Feel free to look up on Wikipedia the standard deviation of your
distribution.
e. Estimate the standard error of the sample mean as $s / \sqrt{N}$
and store this into a variable named `se`.
f. Using the R function `hist(means, breaks = "fd", freq=FALSE)`, make
a histogram of your means. Describe the shape, location, and spread
of this distribution.
g. Generate a sequence of x-axis values with a range that matches the
x-axis of your histogram into a variable named `x`. Use the R
function `dnorm(x, m, se)` to evaluate the approximate Normal
distribution's density function appropriately matching $F$. Store the
evaluations of the Normal density function into a variable named `fx`.
h. Use the R function `lines(x, fx)` to draw the Normal density
function over your histogram.
i.
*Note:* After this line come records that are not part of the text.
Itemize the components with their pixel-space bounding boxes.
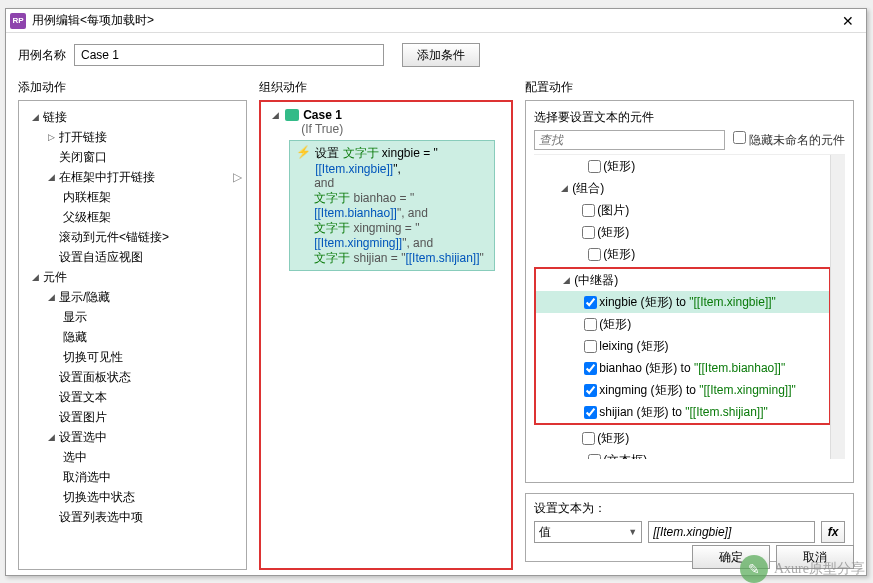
tree-node-open-link[interactable]: ▷打开链接 bbox=[21, 127, 244, 147]
item-leixing[interactable]: leixing (矩形) bbox=[536, 335, 829, 357]
hide-unnamed-checkbox[interactable] bbox=[733, 131, 746, 144]
select-widget-title: 选择要设置文本的元件 bbox=[534, 109, 845, 126]
actions-panel: ◢链接 ▷打开链接 关闭窗口 ◢在框架中打开链接▷ 内联框架 父级框架 滚动到元… bbox=[18, 100, 247, 570]
value-type-select[interactable]: 值▼ bbox=[534, 521, 642, 543]
item-rect1[interactable]: (矩形) bbox=[534, 221, 845, 243]
window-title: 用例编辑<每项加载时> bbox=[32, 12, 834, 29]
tree-node-deselected[interactable]: 取消选中 bbox=[21, 467, 244, 487]
value-input[interactable] bbox=[648, 521, 815, 543]
content: 用例名称 添加条件 添加动作 ◢链接 ▷打开链接 关闭窗口 ◢在框架中打开链接▷… bbox=[6, 33, 866, 580]
tree-node-toggle-sel[interactable]: 切换选中状态 bbox=[21, 487, 244, 507]
case-block[interactable]: ◢ Case 1 (If True) ⚡ 设置 文字于 xingbie = "[… bbox=[261, 102, 511, 277]
tree-node-set-text[interactable]: 设置文本 bbox=[21, 387, 244, 407]
columns: 添加动作 ◢链接 ▷打开链接 关闭窗口 ◢在框架中打开链接▷ 内联框架 父级框架… bbox=[18, 79, 854, 570]
name-row: 用例名称 添加条件 bbox=[18, 43, 854, 67]
item-repeater[interactable]: ◢(中继器) bbox=[536, 269, 829, 291]
tree-node-open-in-frame[interactable]: ◢在框架中打开链接▷ bbox=[21, 167, 244, 187]
tree-node-hide[interactable]: 隐藏 bbox=[21, 327, 244, 347]
dialog: RP 用例编辑<每项加载时> ✕ 用例名称 添加条件 添加动作 ◢链接 ▷打开链… bbox=[5, 8, 867, 576]
watermark-text: Axure原型分享 bbox=[774, 560, 865, 578]
case-name-input[interactable] bbox=[74, 44, 384, 66]
tree-node-parent-frame[interactable]: 父级框架 bbox=[21, 207, 244, 227]
organize-panel: ◢ Case 1 (If True) ⚡ 设置 文字于 xingbie = "[… bbox=[259, 100, 513, 570]
tree-node-show-hide[interactable]: ◢显示/隐藏 bbox=[21, 287, 244, 307]
case-condition: (If True) bbox=[301, 122, 503, 136]
widget-tree: (矩形) ◢(组合) (图片) (矩形) (矩形) ◢(中继器) xingbie… bbox=[534, 154, 845, 459]
add-action-column: 添加动作 ◢链接 ▷打开链接 关闭窗口 ◢在框架中打开链接▷ 内联框架 父级框架… bbox=[18, 79, 247, 570]
search-input[interactable] bbox=[534, 130, 724, 150]
app-icon: RP bbox=[10, 13, 26, 29]
tree-node-selected[interactable]: 选中 bbox=[21, 447, 244, 467]
hide-unnamed-label[interactable]: 隐藏未命名的元件 bbox=[733, 131, 845, 149]
case-name-label: 用例名称 bbox=[18, 47, 66, 64]
add-action-header: 添加动作 bbox=[18, 79, 247, 96]
scrollbar[interactable] bbox=[830, 155, 845, 459]
config-column: 配置动作 选择要设置文本的元件 隐藏未命名的元件 (矩形) ◢(组合) (图片) bbox=[525, 79, 854, 570]
item-xingbie[interactable]: xingbie (矩形) to "[[Item.xingbie]]" bbox=[536, 291, 829, 313]
actions-tree: ◢链接 ▷打开链接 关闭窗口 ◢在框架中打开链接▷ 内联框架 父级框架 滚动到元… bbox=[19, 101, 246, 533]
tree-node-scroll-to[interactable]: 滚动到元件<锚链接> bbox=[21, 227, 244, 247]
tree-node-toggle-vis[interactable]: 切换可见性 bbox=[21, 347, 244, 367]
fx-button[interactable]: fx bbox=[821, 521, 845, 543]
tree-node-set-selected[interactable]: ◢设置选中 bbox=[21, 427, 244, 447]
repeater-highlight: ◢(中继器) xingbie (矩形) to "[[Item.xingbie]]… bbox=[534, 267, 831, 425]
tree-node-close-window[interactable]: 关闭窗口 bbox=[21, 147, 244, 167]
item-shijian[interactable]: shijian (矩形) to "[[Item.shijian]]" bbox=[536, 401, 829, 423]
tree-node-link[interactable]: ◢链接 bbox=[21, 107, 244, 127]
tree-node-widget[interactable]: ◢元件 bbox=[21, 267, 244, 287]
item-rect2[interactable]: (矩形) bbox=[534, 243, 845, 265]
item-rect3[interactable]: (矩形) bbox=[536, 313, 829, 335]
config-header: 配置动作 bbox=[525, 79, 854, 96]
item-group1[interactable]: ◢(组合) bbox=[534, 177, 845, 199]
item-rect4[interactable]: (矩形) bbox=[534, 427, 845, 449]
case-name: Case 1 bbox=[303, 108, 342, 122]
action-set-text[interactable]: ⚡ 设置 文字于 xingbie = "[[Item.xingbie]]", a… bbox=[289, 140, 495, 271]
tree-node-inline-frame[interactable]: 内联框架 bbox=[21, 187, 244, 207]
item-image[interactable]: (图片) bbox=[534, 199, 845, 221]
tree-node-adaptive-view[interactable]: 设置自适应视图 bbox=[21, 247, 244, 267]
watermark-icon: ✎ bbox=[740, 555, 768, 583]
item-xingming[interactable]: xingming (矩形) to "[[Item.xingming]]" bbox=[536, 379, 829, 401]
bolt-icon: ⚡ bbox=[296, 145, 311, 176]
titlebar: RP 用例编辑<每项加载时> ✕ bbox=[6, 9, 866, 33]
set-text-label: 设置文本为： bbox=[534, 500, 845, 517]
tree-node-panel-state[interactable]: 设置面板状态 bbox=[21, 367, 244, 387]
tree-node-list-sel[interactable]: 设置列表选中项 bbox=[21, 507, 244, 527]
case-icon bbox=[285, 109, 299, 121]
organize-column: 组织动作 ◢ Case 1 (If True) ⚡ bbox=[259, 79, 513, 570]
close-button[interactable]: ✕ bbox=[834, 11, 862, 31]
watermark: ✎ Axure原型分享 bbox=[740, 555, 865, 583]
item-textbox[interactable]: (文本框) bbox=[534, 449, 845, 459]
tree-node-set-image[interactable]: 设置图片 bbox=[21, 407, 244, 427]
item-rect0[interactable]: (矩形) bbox=[534, 155, 845, 177]
item-bianhao[interactable]: bianhao (矩形) to "[[Item.bianhao]]" bbox=[536, 357, 829, 379]
tree-node-show[interactable]: 显示 bbox=[21, 307, 244, 327]
add-condition-button[interactable]: 添加条件 bbox=[402, 43, 480, 67]
config-panel: 选择要设置文本的元件 隐藏未命名的元件 (矩形) ◢(组合) (图片) (矩形) bbox=[525, 100, 854, 483]
organize-header: 组织动作 bbox=[259, 79, 513, 96]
Increase $N$ by a factor of $100$ and repeat a. through h. What
happened to the standard error when you increased $N$?
i. Note that theoretically, one does not need to have $R$ data sets to
use this Normal approximation (known as ~~the~~ a Central Limit
Theorem for the sample mean). One data set will do. We only need $R$
data sets to visualize this approximation.
## 4. A single data set
Continue to you use the distribution $F$ from 3.
a. Generate $N$ (same value as above) observations from $F$ with the
same parameter values as above. Store these data into a variable
named `data`.
b. Estimate the expectation and the standard deviation of $F$ with the
R functions `mean(...)` and `sd(...)`. Store these as variables named
`m` and `s`.
c. Generate a sequence of x-axis values with a range from `m - 5 * s /
sqrt(N)` to `m + 5 * s / sqrt(N)` into a variable named `x`. Use the
R function `dnorm(x, m, s/sqrt(N))` to evaluate the approximate Normal
distribution's density function appropriately matching $F$. Store the
evaluations of the Normal density function into a variable named `fx`.
d. Use the R function `plot(x, fx, type = "l")` to draw the Normal
density function.
e. Comment on the differences between your plot from 3. and the plot
produced here.